## [EXERCISE]
Take the entries below and print only the lines from the one with "cookie policy (611, 218)" through the one with "DIY 4 saisons (262, 603)", exactly as they stand, both ends included.

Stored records

━━━━━━━━━━━━━━━━━━━━━━━━━━━━━━

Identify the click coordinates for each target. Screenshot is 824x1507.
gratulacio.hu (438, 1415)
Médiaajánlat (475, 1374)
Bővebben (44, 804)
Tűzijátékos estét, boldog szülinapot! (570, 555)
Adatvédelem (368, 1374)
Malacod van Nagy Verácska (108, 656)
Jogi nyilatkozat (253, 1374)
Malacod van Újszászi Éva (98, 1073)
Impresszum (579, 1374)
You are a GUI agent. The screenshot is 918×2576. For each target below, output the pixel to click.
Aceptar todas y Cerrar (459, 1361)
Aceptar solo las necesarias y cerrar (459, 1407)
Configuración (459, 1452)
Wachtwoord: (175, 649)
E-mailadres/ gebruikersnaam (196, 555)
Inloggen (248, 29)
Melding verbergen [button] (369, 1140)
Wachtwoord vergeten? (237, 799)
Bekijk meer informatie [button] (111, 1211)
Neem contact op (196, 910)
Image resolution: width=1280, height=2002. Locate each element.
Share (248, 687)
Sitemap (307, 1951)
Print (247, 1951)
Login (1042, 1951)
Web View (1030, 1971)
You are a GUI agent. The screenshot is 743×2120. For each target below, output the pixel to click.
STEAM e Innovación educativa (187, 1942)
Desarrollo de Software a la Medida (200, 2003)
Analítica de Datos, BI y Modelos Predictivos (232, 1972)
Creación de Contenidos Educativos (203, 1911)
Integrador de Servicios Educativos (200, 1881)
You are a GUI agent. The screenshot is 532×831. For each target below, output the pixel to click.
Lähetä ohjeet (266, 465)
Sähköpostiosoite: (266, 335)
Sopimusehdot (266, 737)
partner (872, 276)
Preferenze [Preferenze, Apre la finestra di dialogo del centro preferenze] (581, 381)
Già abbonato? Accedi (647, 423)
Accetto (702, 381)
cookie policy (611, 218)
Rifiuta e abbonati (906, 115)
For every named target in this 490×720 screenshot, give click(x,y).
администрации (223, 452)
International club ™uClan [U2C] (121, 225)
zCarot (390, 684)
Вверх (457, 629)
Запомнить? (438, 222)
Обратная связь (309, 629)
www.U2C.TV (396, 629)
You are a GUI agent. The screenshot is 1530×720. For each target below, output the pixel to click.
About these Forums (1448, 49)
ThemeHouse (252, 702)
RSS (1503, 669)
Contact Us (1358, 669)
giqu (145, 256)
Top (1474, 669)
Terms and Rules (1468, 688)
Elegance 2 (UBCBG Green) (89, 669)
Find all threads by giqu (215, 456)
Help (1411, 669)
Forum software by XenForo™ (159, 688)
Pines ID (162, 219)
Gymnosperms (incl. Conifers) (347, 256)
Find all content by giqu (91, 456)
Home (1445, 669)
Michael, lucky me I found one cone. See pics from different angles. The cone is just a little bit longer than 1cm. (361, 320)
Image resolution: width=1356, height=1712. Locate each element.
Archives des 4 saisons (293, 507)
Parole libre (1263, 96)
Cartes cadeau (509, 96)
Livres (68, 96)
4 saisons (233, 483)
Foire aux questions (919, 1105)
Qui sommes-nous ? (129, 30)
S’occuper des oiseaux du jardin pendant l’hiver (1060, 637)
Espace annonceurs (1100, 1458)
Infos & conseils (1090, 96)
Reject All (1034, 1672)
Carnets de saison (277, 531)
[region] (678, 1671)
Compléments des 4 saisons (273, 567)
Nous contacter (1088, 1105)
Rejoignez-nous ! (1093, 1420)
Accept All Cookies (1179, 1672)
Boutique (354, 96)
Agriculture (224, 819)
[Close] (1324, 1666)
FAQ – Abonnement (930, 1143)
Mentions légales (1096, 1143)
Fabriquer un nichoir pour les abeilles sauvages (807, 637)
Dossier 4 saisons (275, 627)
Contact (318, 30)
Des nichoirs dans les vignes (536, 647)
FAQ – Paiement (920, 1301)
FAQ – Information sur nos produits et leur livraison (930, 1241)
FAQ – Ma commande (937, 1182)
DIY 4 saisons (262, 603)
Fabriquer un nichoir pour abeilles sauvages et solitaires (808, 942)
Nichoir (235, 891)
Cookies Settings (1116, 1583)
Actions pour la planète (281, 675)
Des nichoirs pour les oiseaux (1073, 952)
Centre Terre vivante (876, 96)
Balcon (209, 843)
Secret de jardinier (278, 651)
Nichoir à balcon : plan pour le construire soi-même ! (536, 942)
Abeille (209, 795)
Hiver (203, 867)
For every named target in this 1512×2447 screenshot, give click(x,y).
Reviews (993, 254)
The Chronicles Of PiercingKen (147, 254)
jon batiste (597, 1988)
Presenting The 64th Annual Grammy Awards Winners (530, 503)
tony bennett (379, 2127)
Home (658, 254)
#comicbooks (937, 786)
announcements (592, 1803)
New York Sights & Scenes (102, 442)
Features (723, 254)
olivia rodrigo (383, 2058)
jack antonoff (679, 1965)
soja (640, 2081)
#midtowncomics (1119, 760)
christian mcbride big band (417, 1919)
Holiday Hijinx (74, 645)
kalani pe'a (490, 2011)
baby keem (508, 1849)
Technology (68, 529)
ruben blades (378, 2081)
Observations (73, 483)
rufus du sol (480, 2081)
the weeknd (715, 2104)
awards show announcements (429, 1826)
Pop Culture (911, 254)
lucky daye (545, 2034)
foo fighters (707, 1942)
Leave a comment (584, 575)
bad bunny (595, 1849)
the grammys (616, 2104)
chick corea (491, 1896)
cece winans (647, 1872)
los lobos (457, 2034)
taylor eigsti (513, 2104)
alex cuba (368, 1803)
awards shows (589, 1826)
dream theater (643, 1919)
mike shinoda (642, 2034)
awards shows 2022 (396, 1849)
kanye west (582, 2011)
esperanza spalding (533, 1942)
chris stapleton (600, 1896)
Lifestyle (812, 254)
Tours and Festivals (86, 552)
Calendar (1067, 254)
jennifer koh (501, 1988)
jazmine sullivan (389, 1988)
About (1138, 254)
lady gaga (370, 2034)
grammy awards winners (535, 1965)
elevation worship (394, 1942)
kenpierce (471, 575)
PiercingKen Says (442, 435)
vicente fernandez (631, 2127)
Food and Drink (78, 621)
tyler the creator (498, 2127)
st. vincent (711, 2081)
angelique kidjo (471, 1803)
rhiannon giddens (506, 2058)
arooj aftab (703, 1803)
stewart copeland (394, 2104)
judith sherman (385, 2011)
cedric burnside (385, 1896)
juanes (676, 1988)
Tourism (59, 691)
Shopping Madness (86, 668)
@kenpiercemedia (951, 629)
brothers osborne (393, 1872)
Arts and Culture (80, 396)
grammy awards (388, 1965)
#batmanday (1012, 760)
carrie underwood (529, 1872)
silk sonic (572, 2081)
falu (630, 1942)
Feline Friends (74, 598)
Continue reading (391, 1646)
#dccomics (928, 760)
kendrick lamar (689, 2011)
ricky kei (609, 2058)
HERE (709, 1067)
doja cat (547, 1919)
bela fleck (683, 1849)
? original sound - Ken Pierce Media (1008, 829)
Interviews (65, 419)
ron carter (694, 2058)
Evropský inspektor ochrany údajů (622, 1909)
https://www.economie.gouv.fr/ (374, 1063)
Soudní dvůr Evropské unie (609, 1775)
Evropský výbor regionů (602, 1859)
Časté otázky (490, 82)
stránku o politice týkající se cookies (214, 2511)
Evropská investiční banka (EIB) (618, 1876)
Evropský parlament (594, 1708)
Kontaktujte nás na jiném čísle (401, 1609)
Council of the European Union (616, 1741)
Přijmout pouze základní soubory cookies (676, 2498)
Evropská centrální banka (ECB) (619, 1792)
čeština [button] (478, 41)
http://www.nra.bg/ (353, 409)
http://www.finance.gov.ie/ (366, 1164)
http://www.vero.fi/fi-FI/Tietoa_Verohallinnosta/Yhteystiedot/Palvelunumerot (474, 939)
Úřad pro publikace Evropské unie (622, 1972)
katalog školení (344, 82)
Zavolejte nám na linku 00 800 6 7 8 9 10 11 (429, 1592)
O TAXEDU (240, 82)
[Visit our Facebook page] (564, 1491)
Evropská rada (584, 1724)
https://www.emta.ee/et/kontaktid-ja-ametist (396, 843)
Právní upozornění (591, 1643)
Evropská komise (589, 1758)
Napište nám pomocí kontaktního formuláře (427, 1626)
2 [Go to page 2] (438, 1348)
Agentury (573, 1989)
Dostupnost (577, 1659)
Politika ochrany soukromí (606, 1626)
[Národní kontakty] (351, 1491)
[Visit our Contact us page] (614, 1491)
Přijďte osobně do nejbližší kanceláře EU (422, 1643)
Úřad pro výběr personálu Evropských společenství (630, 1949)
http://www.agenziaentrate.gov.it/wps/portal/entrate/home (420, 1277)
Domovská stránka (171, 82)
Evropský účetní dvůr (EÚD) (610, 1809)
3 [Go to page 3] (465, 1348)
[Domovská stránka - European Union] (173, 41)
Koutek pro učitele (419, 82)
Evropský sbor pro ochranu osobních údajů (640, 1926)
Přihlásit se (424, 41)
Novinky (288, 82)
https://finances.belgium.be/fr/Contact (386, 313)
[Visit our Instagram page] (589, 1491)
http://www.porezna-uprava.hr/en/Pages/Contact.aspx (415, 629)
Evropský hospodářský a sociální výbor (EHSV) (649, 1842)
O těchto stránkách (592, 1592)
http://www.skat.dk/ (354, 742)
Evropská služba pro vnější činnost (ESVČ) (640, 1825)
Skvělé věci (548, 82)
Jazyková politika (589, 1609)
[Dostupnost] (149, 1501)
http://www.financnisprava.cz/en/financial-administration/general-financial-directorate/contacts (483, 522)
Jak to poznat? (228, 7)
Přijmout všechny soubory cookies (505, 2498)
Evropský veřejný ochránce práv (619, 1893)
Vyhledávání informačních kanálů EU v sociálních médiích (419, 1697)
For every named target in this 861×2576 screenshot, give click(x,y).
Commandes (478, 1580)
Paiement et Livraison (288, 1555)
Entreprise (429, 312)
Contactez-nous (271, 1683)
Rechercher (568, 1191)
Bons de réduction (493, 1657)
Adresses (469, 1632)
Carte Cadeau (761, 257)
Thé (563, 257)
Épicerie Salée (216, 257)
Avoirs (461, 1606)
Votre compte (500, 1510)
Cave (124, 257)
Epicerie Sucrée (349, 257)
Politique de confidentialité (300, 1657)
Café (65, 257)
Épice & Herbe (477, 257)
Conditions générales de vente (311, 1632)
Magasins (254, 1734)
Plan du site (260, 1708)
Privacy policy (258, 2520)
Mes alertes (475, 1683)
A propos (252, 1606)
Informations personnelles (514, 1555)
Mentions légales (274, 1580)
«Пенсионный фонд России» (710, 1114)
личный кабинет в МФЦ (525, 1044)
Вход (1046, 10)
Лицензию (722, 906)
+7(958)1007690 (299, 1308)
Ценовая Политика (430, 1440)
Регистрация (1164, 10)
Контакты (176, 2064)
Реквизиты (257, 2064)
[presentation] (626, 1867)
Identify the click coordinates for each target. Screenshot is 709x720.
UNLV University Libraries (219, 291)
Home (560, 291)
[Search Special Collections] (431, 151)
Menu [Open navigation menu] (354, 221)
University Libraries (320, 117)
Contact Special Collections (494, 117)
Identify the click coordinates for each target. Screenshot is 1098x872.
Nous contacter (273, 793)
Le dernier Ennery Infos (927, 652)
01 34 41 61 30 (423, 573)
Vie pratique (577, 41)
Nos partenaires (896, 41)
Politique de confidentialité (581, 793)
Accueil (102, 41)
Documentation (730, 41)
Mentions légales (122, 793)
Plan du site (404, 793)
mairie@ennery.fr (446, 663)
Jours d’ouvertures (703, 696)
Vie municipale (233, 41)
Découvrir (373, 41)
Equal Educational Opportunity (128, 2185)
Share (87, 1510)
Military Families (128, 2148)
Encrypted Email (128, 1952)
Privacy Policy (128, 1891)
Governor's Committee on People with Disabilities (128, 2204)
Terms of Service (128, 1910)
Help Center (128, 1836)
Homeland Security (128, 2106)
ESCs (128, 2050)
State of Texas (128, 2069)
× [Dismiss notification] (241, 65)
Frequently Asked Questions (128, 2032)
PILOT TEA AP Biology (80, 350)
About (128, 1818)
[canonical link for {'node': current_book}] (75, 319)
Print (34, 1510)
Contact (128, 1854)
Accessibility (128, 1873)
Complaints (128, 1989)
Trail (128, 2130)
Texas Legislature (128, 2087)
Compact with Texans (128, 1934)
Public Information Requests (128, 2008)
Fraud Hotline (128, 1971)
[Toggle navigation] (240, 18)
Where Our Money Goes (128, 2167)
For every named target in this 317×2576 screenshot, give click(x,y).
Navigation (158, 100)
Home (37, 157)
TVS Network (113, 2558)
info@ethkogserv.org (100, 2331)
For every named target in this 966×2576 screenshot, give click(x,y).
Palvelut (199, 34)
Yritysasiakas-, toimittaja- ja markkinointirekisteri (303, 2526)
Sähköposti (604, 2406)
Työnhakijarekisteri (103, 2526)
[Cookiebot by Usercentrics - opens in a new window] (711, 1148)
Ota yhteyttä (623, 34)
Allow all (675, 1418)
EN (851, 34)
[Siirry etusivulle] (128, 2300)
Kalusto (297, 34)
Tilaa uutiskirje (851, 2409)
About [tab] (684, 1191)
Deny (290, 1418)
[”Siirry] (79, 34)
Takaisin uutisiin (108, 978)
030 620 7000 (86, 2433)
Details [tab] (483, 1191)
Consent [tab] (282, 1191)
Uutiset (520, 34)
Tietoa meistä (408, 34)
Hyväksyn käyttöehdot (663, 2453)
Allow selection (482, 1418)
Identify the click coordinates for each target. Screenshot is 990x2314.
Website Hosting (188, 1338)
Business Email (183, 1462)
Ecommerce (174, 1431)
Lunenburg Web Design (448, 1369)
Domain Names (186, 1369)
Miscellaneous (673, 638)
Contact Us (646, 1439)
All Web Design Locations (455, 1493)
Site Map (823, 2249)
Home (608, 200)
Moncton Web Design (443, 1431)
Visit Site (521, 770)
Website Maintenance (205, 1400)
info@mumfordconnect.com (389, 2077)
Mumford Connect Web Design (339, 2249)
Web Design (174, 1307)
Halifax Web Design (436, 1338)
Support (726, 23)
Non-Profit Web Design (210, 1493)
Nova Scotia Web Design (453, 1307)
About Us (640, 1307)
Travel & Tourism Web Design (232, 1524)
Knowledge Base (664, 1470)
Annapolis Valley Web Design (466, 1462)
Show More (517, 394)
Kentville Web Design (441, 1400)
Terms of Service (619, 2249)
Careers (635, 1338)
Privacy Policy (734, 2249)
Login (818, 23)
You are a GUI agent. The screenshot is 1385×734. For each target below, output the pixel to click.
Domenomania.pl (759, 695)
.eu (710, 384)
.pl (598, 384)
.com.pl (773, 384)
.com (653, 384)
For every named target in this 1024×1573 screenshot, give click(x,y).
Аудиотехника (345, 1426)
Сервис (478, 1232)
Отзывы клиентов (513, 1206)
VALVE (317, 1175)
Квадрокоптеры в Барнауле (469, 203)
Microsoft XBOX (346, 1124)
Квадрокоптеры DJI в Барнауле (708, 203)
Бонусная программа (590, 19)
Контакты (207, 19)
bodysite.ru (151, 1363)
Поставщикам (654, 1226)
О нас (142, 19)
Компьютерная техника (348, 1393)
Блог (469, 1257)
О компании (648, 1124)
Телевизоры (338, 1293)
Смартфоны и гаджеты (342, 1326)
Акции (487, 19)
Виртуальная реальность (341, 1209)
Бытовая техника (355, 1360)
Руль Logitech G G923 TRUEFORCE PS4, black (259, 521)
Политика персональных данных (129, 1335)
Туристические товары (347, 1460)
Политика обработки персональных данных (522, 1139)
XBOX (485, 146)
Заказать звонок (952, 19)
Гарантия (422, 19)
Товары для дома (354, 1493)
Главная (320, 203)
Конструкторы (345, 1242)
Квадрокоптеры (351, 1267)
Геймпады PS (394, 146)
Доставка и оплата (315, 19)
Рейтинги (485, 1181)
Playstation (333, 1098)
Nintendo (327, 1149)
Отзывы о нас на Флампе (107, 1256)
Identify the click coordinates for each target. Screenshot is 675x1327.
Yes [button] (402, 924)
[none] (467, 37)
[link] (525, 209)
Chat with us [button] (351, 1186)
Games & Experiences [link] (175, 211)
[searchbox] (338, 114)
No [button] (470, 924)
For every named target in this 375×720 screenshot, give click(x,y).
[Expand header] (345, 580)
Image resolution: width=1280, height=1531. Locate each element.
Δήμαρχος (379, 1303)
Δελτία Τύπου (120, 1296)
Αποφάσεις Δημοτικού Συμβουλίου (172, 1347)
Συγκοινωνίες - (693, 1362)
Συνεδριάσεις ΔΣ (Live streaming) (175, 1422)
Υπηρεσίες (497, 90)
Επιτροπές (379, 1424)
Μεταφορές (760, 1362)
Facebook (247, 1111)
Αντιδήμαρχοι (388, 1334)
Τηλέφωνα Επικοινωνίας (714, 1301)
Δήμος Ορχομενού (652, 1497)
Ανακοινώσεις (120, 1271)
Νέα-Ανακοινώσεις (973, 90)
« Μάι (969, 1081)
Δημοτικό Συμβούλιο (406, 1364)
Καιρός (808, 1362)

━━━━━━━━━━━━━━━━━━━━━━━━━━━━━━

## [RESULT OF THIS TASK]
cookie policy (611, 218)
Rifiuta e abbonati (906, 115)
For every named target in this 490×720 screenshot, give click(x,y).
администрации (223, 452)
International club ™uClan [U2C] (121, 225)
zCarot (390, 684)
Вверх (457, 629)
Запомнить? (438, 222)
Обратная связь (309, 629)
www.U2C.TV (396, 629)
You are a GUI agent. The screenshot is 1530×720. For each target below, output the pixel to click.
About these Forums (1448, 49)
ThemeHouse (252, 702)
RSS (1503, 669)
Contact Us (1358, 669)
giqu (145, 256)
Top (1474, 669)
Terms and Rules (1468, 688)
Elegance 2 (UBCBG Green) (89, 669)
Find all threads by giqu (215, 456)
Help (1411, 669)
Forum software by XenForo™ (159, 688)
Pines ID (162, 219)
Gymnosperms (incl. Conifers) (347, 256)
Find all content by giqu (91, 456)
Home (1445, 669)
Michael, lucky me I found one cone. See pics from different angles. The cone is just a little bit longer than 1cm. (361, 320)
Image resolution: width=1356, height=1712. Locate each element.
Archives des 4 saisons (293, 507)
Parole libre (1263, 96)
Cartes cadeau (509, 96)
Livres (68, 96)
4 saisons (233, 483)
Foire aux questions (919, 1105)
Qui sommes-nous ? (129, 30)
S’occuper des oiseaux du jardin pendant l’hiver (1060, 637)
Espace annonceurs (1100, 1458)
Infos & conseils (1090, 96)
Reject All (1034, 1672)
Carnets de saison (277, 531)
[region] (678, 1671)
Compléments des 4 saisons (273, 567)
Nous contacter (1088, 1105)
Rejoignez-nous ! (1093, 1420)
Accept All Cookies (1179, 1672)
Boutique (354, 96)
Agriculture (224, 819)
[Close] (1324, 1666)
FAQ – Abonnement (930, 1143)
Mentions légales (1096, 1143)
Fabriquer un nichoir pour les abeilles sauvages (807, 637)
Dossier 4 saisons (275, 627)
Contact (318, 30)
Des nichoirs dans les vignes (536, 647)
FAQ – Paiement (920, 1301)
FAQ – Information sur nos produits et leur livraison (930, 1241)
FAQ – Ma commande (937, 1182)
DIY 4 saisons (262, 603)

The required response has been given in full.